Problem statement: All of the entries below are to be copied without any alteration.

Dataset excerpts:
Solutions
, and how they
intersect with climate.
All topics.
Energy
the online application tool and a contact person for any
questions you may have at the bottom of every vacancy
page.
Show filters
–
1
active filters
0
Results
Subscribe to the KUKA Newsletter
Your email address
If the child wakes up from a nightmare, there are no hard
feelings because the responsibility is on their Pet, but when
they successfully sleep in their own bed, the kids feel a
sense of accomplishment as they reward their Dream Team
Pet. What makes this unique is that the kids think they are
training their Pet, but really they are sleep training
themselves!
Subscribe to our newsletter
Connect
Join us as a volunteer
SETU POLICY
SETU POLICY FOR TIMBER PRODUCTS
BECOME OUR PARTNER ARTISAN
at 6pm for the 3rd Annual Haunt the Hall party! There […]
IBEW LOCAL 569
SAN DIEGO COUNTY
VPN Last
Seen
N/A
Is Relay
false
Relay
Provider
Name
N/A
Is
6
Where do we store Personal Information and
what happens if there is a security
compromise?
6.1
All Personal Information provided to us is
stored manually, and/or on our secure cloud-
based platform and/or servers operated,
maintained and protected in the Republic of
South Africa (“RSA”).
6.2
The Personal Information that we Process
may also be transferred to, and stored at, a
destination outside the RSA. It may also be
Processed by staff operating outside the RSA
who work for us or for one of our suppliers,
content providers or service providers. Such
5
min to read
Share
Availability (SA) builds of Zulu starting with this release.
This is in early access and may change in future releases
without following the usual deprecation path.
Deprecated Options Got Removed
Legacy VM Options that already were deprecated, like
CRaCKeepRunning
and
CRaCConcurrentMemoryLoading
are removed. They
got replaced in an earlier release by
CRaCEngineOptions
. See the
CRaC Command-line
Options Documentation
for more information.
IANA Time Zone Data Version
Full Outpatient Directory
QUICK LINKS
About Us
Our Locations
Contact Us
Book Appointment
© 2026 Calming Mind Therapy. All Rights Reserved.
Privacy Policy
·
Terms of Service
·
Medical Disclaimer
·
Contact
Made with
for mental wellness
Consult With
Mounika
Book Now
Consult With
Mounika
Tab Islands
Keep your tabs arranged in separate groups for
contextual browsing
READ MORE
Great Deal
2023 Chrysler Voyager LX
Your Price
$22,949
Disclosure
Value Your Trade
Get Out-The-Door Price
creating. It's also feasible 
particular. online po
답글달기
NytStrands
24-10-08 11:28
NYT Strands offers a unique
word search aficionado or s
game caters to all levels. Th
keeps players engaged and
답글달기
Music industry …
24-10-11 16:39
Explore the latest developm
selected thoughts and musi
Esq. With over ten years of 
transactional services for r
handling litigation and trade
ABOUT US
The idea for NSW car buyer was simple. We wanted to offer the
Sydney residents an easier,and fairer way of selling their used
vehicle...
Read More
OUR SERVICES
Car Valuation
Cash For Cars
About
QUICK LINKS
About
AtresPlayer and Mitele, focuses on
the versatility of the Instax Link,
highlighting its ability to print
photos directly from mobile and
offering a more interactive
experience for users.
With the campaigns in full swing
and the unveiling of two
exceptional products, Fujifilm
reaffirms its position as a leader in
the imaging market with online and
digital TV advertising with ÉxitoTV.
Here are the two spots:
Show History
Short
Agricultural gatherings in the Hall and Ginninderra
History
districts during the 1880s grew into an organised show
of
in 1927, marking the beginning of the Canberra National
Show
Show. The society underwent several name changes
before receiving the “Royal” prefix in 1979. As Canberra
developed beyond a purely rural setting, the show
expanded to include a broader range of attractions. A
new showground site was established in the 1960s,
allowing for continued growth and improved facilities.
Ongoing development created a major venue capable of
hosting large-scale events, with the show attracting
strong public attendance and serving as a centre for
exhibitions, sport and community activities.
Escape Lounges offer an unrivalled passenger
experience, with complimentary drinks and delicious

Exercise output:
Solutions
, and how they
intersect with climate.
All topics.
Energy
the online application tool and a contact person for any
questions you may have at the bottom of every vacancy
page.
Show filters
–
1
active filters
0
Results
Subscribe to the KUKA Newsletter
Your email address
If the child wakes up from a nightmare, there are no hard
feelings because the responsibility is on their Pet, but when
they successfully sleep in their own bed, the kids feel a
sense of accomplishment as they reward their Dream Team
Pet. What makes this unique is that the kids think they are
training their Pet, but really they are sleep training
themselves!
Subscribe to our newsletter
Connect
Join us as a volunteer
SETU POLICY
SETU POLICY FOR TIMBER PRODUCTS
BECOME OUR PARTNER ARTISAN
at 6pm for the 3rd Annual Haunt the Hall party! There […]
IBEW LOCAL 569
SAN DIEGO COUNTY
VPN Last
Seen
N/A
Is Relay
false
Relay
Provider
Name
N/A
Is
6
Where do we store Personal Information and
what happens if there is a security
compromise?
6.1
All Personal Information provided to us is
stored manually, and/or on our secure cloud-
based platform and/or servers operated,
maintained and protected in the Republic of
South Africa (“RSA”).
6.2
The Personal Information that we Process
may also be transferred to, and stored at, a
destination outside the RSA. It may also be
Processed by staff operating outside the RSA
who work for us or for one of our suppliers,
content providers or service providers. Such
5
min to read
Share
Availability (SA) builds of Zulu starting with this release.
This is in early access and may change in future releases
without following the usual deprecation path.
Deprecated Options Got Removed
Legacy VM Options that already were deprecated, like
CRaCKeepRunning
and
CRaCConcurrentMemoryLoading
are removed. They
got replaced in an earlier release by
CRaCEngineOptions
. See the
CRaC Command-line
Options Documentation
for more information.
IANA Time Zone Data Version
Full Outpatient Directory
QUICK LINKS
About Us
Our Locations
Contact Us
Book Appointment
© 2026 Calming Mind Therapy. All Rights Reserved.
Privacy Policy
·
Terms of Service
·
Medical Disclaimer
·
Contact
Made with
for mental wellness
Consult With
Mounika
Book Now
Consult With
Mounika
Tab Islands
Keep your tabs arranged in separate groups for
contextual browsing
READ MORE
Great Deal
2023 Chrysler Voyager LX
Your Price
$22,949
Disclosure
Value Your Trade
Get Out-The-Door Price
creating. It's also feasible 
particular. online po
답글달기
NytStrands
24-10-08 11:28
NYT Strands offers a unique
word search aficionado or s
game caters to all levels. Th
keeps players engaged and
답글달기
Music industry …
24-10-11 16:39
Explore the latest developm
selected thoughts and musi
Esq. With over ten years of 
transactional services for r
handling litigation and trade
ABOUT US
The idea for NSW car buyer was simple. We wanted to offer the
Sydney residents an easier,and fairer way of selling their used
vehicle...
Read More
OUR SERVICES
Car Valuation
Cash For Cars
About
QUICK LINKS
About
AtresPlayer and Mitele, focuses on
the versatility of the Instax Link,
highlighting its ability to print
photos directly from mobile and
offering a more interactive
experience for users.
With the campaigns in full swing
and the unveiling of two
exceptional products, Fujifilm
reaffirms its position as a leader in
the imaging market with online and
digital TV advertising with ÉxitoTV.
Here are the two spots:
Show History
Short
Agricultural gatherings in the Hall and Ginninderra
History
districts during the 1880s grew into an organised show
of
in 1927, marking the beginning of the Canberra National
Show
Show. The society underwent several name changes
before receiving the “Royal” prefix in 1979. As Canberra
developed beyond a purely rural setting, the show
expanded to include a broader range of attractions. A
new showground site was established in the 1960s,
allowing for continued growth and improved facilities.
Ongoing development created a major venue capable of
hosting large-scale events, with the show attracting
strong public attendance and serving as a centre for
exhibitions, sport and community activities.
Escape Lounges offer an unrivalled passenger
experience, with complimentary drinks and delicious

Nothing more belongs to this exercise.